Examples for Cons-Lists

Examples for Cons-Lists


3.2 Cons-Lists in Scala

Here’s an outline of a class hierarchy that represents lists of integers in this fashion:

package week4

trait IntList ...
class Cons(val head: Int, val tail: IntList) extends IntList ...
class Nil extends IntList ...

A list is either

  • an empty list new Nil, or
  • a list new Cons(x, xs) consisting of a head element x and a list xs .

Value Parameters

Note the abbreviation (val head: Int, val tail: IntList) in the definition of Cons .

This defines at the same time parameters and fields of a class.

It is equivalent to:

class Cons(_head: Int, _tail: IntList) extends IntList {
  val head = _head
  val tail = _tail
}

where _head and _tail are otherwise unused names.


Type Parameters

It seems too narrow to define only lists with Int elements.

We’d need another class hierarchy for Double list, and so on, one for each possible element type.

We can generalize the definition using a typing parameter:

package week4

trait List[T]
class Cons[T](val head: T, val tail: List[T]) extends List[T]
class Nil[T] extends List[T]

Type parameters are written in square brackets, e.g. [T].


Complete Definition of List

trait List[T] {
  def isEmpty: Boolean
  def head: T
  def tail: List[T]
}

class Cons[T](val head: T, val tail: List[T]) extends List[T] {
  def isEmpty = false
}

class Nil[T] extends List[T] {
  def isEmpty = true
  def head = throw new NoSuchElementException("Nil.head")
  def tail = throw new NoSuchElementException("Nil.tail")
}

Generic Functions

Like classes, functions can have type parameters.

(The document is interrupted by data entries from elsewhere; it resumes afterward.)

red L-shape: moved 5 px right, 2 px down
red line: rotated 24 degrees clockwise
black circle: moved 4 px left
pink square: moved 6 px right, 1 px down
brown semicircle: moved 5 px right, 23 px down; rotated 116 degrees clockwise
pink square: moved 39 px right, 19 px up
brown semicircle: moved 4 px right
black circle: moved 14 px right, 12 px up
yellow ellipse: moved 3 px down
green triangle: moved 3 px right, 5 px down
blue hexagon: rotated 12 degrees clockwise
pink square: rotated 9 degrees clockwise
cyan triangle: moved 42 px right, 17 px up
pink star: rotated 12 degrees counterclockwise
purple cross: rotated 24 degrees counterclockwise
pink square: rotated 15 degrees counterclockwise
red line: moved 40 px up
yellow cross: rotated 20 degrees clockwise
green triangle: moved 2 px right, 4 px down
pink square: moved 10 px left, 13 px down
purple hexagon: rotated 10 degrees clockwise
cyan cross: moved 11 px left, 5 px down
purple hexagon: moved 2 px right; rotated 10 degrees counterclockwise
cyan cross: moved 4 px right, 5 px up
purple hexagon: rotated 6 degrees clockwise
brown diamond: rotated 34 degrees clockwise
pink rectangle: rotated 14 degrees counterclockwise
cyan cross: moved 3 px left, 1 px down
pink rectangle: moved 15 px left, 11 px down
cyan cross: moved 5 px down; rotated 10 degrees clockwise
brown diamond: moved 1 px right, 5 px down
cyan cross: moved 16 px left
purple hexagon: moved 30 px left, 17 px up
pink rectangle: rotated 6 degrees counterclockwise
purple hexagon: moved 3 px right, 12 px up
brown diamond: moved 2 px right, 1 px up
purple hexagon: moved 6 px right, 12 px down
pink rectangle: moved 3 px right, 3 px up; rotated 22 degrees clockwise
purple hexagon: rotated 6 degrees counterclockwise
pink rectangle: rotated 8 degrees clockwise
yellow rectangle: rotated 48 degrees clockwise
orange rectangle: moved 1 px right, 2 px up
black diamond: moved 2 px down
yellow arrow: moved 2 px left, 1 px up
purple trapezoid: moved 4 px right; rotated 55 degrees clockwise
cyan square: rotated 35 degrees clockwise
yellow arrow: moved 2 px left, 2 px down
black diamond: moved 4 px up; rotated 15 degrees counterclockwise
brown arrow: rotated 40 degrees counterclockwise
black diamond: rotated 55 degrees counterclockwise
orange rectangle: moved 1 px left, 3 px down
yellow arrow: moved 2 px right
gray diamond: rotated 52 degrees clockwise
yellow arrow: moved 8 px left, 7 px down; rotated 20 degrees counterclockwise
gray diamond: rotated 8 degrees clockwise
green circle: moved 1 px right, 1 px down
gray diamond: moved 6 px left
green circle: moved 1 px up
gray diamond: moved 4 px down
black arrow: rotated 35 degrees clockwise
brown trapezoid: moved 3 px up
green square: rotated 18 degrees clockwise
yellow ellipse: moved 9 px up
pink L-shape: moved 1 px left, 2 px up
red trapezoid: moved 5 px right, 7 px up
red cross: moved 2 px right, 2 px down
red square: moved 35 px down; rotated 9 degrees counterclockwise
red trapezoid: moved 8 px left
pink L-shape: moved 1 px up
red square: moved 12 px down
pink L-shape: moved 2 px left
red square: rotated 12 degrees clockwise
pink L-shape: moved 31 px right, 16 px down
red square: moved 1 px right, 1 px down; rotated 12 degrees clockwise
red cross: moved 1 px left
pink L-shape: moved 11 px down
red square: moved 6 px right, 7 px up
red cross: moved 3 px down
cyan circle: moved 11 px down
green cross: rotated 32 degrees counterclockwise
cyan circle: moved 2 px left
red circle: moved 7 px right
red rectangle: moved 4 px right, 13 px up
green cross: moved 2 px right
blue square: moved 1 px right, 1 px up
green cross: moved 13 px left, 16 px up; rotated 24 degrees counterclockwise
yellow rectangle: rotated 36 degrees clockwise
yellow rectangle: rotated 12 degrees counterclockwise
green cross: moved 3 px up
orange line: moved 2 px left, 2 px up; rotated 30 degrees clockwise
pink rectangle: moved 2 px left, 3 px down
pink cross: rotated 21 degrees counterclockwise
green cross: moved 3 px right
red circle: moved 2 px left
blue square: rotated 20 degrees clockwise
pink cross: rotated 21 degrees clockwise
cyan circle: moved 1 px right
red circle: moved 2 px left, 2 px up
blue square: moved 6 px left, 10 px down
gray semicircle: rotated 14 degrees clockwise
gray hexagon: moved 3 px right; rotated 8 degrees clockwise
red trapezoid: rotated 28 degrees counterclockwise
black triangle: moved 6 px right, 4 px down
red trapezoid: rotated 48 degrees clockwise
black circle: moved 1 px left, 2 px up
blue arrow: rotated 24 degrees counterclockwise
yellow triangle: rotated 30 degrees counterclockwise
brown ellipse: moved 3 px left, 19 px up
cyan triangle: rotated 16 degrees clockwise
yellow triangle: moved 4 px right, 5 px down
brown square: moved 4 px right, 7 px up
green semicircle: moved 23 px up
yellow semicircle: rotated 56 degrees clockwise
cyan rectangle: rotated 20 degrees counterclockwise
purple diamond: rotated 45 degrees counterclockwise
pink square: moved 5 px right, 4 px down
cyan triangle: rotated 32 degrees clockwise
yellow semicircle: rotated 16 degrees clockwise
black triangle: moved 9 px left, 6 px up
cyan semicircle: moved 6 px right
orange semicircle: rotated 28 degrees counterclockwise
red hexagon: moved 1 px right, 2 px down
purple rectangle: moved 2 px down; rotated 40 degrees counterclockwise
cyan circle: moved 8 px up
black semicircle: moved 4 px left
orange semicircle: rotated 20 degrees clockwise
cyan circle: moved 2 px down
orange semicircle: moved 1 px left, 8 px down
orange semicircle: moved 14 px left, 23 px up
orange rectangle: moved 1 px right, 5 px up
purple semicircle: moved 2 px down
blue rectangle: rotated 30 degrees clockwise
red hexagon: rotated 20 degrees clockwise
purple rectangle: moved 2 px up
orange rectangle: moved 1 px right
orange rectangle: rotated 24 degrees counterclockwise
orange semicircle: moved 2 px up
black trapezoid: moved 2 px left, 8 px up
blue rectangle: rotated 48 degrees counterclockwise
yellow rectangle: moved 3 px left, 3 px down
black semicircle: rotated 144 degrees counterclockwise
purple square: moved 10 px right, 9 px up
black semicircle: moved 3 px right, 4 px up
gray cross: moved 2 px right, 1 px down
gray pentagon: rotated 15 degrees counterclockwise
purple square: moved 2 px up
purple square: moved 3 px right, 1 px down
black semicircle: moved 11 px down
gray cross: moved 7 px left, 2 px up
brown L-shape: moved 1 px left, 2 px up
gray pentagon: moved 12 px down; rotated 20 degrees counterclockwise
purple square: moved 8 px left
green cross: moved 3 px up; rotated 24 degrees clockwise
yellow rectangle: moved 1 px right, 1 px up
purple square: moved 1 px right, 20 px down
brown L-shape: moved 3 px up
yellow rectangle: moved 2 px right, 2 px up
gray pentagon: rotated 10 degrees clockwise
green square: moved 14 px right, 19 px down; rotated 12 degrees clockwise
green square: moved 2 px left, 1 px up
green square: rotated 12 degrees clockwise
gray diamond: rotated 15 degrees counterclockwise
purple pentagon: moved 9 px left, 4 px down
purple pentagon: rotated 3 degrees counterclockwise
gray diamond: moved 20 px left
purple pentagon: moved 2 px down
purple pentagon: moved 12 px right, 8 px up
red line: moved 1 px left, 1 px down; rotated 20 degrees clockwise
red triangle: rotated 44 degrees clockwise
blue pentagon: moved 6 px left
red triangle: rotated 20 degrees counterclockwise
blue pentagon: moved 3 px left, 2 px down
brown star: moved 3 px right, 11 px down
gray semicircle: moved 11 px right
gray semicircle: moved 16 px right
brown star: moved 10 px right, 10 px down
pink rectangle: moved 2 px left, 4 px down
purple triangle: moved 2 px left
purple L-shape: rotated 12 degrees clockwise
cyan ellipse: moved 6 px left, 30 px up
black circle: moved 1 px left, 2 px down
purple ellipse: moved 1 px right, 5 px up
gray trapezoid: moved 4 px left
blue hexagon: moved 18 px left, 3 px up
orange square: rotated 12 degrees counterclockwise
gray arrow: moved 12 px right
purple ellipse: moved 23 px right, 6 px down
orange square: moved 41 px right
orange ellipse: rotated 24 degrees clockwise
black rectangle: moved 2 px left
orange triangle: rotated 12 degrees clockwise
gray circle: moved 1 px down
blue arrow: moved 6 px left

For instance, here is a function that creates a list consisting of a single element.

def singleton[T](elem: T) = new Cons[T](elem, new Nil[T])

We can then write:

singleton[Int](1)
singleton[Boolean](true)

In fact, the Scala compiler can usually deduce the correct type parameters from the value arguments of a function call.

singleton(1)
singleton(true)

Types and Evaluation

Type parameters do not affect evaluation in Scala.

We can assume that all type parameters and type arguments are removed before evaluating the program.

This is also called type erasure.

Languages that use type erasure include Java, Scala, Haskell, ML, OCaml.

Some other languages keeps the type parameters around at run time, these include C++, C#, F#.


Polymorphism

Polymorphism means that a function type comes “in many forms”.

In programming it means that

  • the function can be applied to arguments of many types, or
  • the type can have instances of many types

We have seen two principal forms of polymorphism:

  • subtyping: instances of a subclass can be passed to a base class
  • generics: instances of a function or class are created by type parameterization.

Exercise

Wirte a function nth that takes an integer n and a list and selects the n’th element of the list.

Elements are numbered from 0.

If index is outside the range from 0 up the length of the list minus one, a IndexOutOfBoundsException should be thrown.

package week4

trait List[T] {
  def isEmpty: Boolean
  def head: T
  def tail: List[T]
}

class Cons[T](val head: T, val tail: List[T]) extends List[T] {
  def isEmpty = false
}

class Nil[T] extends List[T] {
  def isEmpty = true
  def head = throw new NoSuchElementException("Nil.head")
  def tail = throw new NoSuchElementException("Nil.tail")
}
import week4._

def nth[T](n: Int, xs: List[T]): T =
  if (xs.isEmpty) throw new IndexOutOfBoundsException 
  else if (n == 0) xs.head
  else nth(n - 1, xs.tail)

val list = new Cons(1, new Cons(2, new Cons(3, new Nil)))

nth(2, list)